In the end I still managed to obtain about 2700 links to PDF files on the site over the span of several hours. Nevertheless I knew that I missed some through the weak points of my script. Therefore I decided to write a working scraper for that website in Python with real error handling and parallel scraping of the site. From my previous attempt I knew that I need to perform three different kinds of requests to the site:

  • a request for all annual volumes
  • a request for all pages of each volume
  • a request for each page

Requesting all annual volumes is easy, the volumes are embedded in an option element in the main page and can be obtained with a simple GET request. The other two requests always need the __VIEWSTATE, __VIEWSTATEGENERATOR and __EVENTVALIDATION values from the previous request. But in the end this was not a huge problem and I finished the program within a few days.

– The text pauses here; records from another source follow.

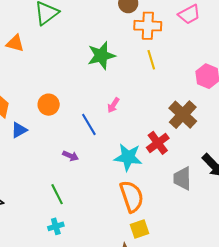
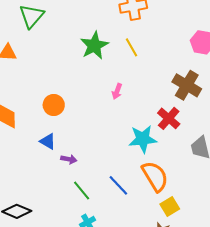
yellow line: (151, 60) -> (132, 47), moved
blue line: (89, 124) -> (118, 185), moved
blue triangle: (19, 130) -> (48, 141), moved, turned -48
purple arrow: (70, 156) -> (69, 159), moved

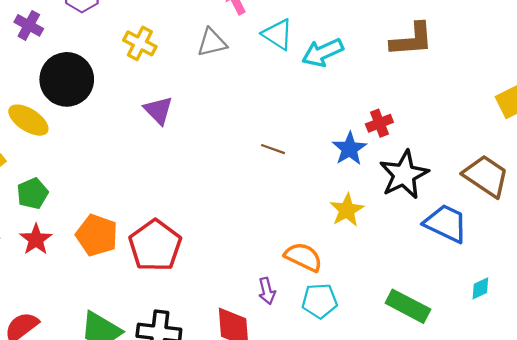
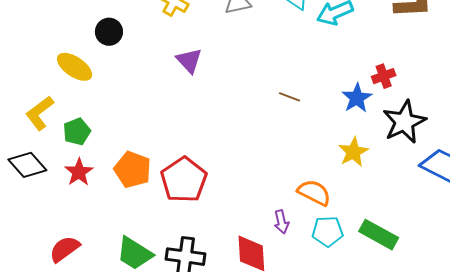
black circle: (67, 79) -> (109, 32), size x0.6
green rectangle: (408, 306) -> (379, 235), moved

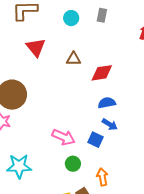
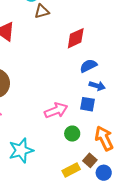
brown triangle: (74, 59) -> (42, 11), moved
pink arrow: (64, 137) -> (56, 110), turned -30
orange arrow: (102, 177) -> (104, 138), size x1.4

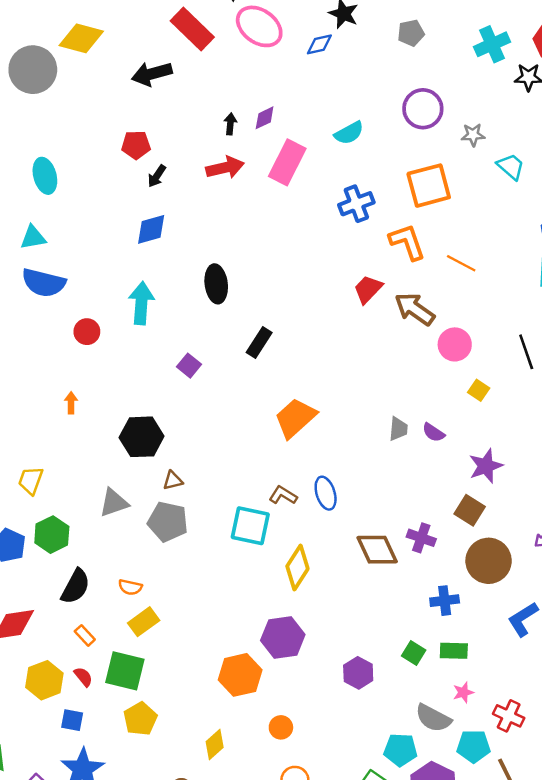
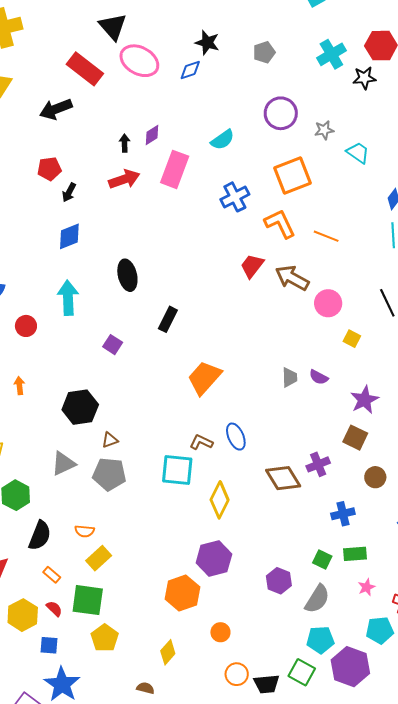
purple cross: (421, 538) -> (318, 464), turned -35
brown circle: (489, 561) -> (375, 477), size x0.6
gray semicircle: (433, 718) -> (317, 599), moved, turned -80

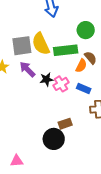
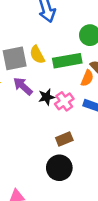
yellow semicircle: (41, 44) -> (37, 55), size x0.7
brown rectangle: (65, 124) -> (64, 139), moved

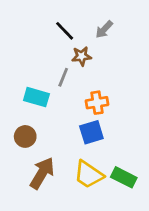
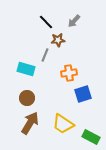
blue square: (91, 132) -> (83, 94), moved
brown circle: (25, 136) -> (27, 98), moved
green rectangle: (124, 177) -> (91, 137), moved

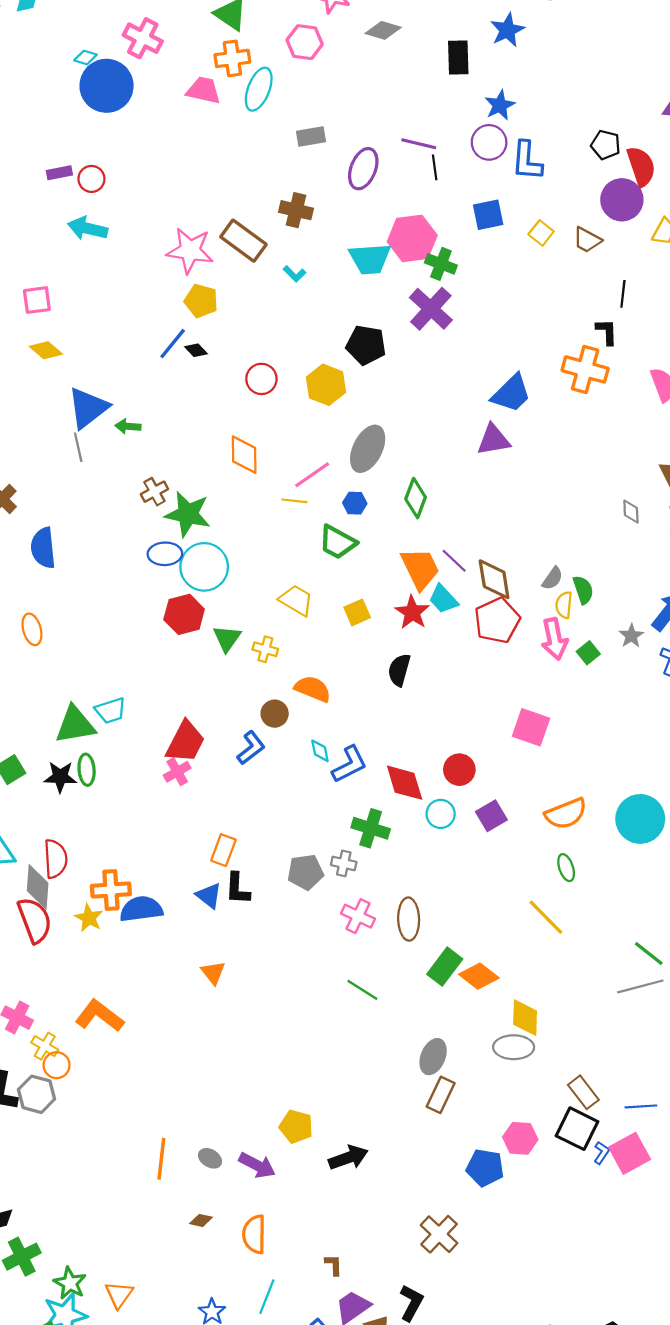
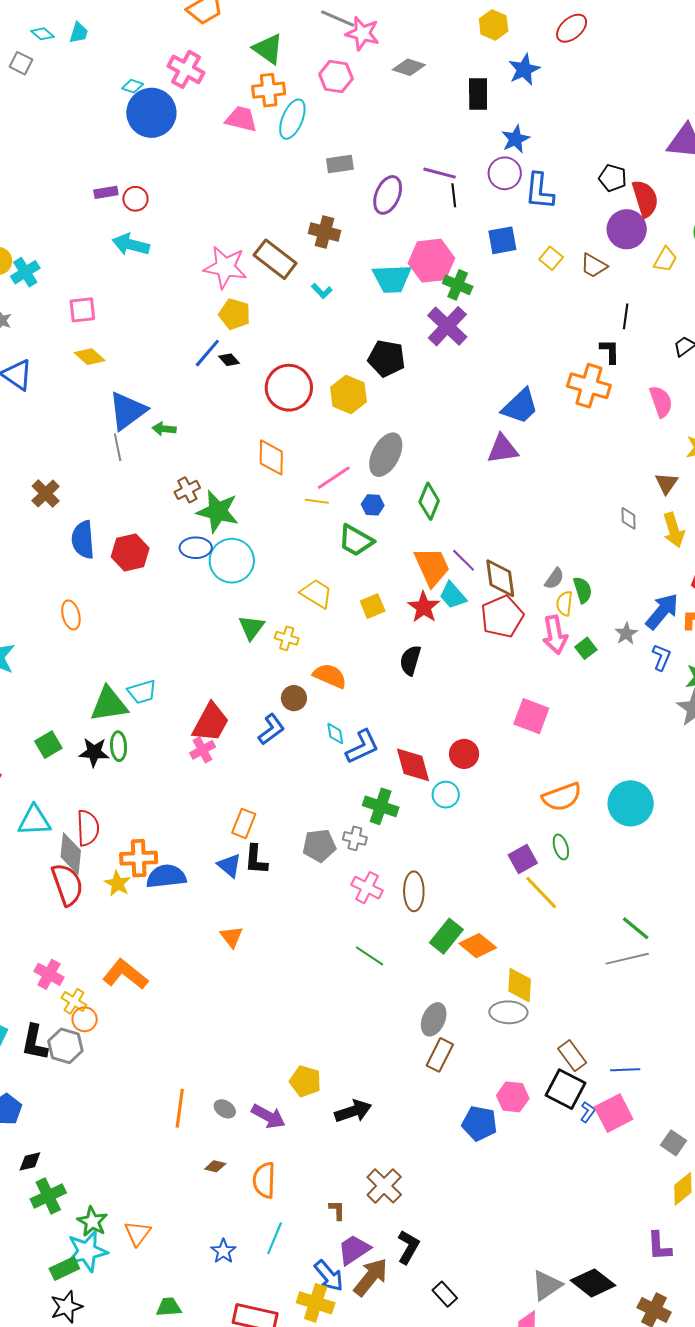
red circle: (261, 379) -> (289, 388), size x1.6
red hexagon: (184, 614) -> (130, 552), moved
purple square: (491, 816) -> (523, 859), moved
brown cross: (439, 1234) -> (384, 1186), moved

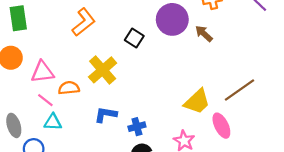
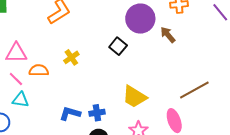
black square: (134, 38) -> (118, 46), moved
yellow cross: (103, 70) -> (71, 57), size x0.6
yellow trapezoid: (197, 102) -> (135, 97), moved, turned 68
blue L-shape: (106, 115) -> (70, 114), moved

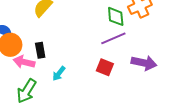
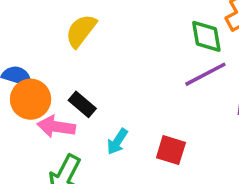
black rectangle: (40, 50) -> (82, 104), turned -35
red square: (105, 67) -> (171, 150), moved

By the time I had a working prototype I did a test run and downloaded all the files from volume 96. Turns out there was 300 Megabytes of data in total. With 96 volumes that would be almost 30 Gigabytes. I would not be meeting up with my friend any time soon to give him a portable drive with all the Files, I needed to reupload them somewhere else. Downloading them to my PC and uploading them to some free Cloud Storage would seem too inefficient for me, with my upstream at home it would take several hours to upload the data again after I have already downloaded it. I figured out the best option would be to rent a cloud server, download all the files to the server, repack them and let my friend download the packed files from the cloud server. Since cloud servers can be paid per hour this would not be too much of an expense. I rented out a small server for about two days and did a few test runs before the final download. All in all it cost me about the deposit of two beer bottles (or 16 cent if you are not familiar with the German bottle deposit system). During the final tests on the server I also discovered some problems, for example the names of some of the procedures names described by the files were longer than the file name limit of 255 characters and had to be shortened to use them as file names for the downloaded files.

Final thoughts

At some point I let my script run through until the end, downloading all files. Everything worked well and then I realized two things.

  1. First of all, their ASP.NET application is the bottleneck. Downloading all the files took like five minutes, but collecting all the links was painfully slow.
  2. My extrapolation of the file size was seriously wrong. Only the PDF files of the last few volumes were that big, the overall size of all 3006 PDF files was only about 3 gigabytes. After all my idea of renting a server for it was like taking a sledgehammer to crack a nut.

Nevertheless the download went successfully, my friend got all the files and I canceled the server. Last but not least, I made my scraper available GitHub, since I put a lot of work in it and it may be useful to somebody else.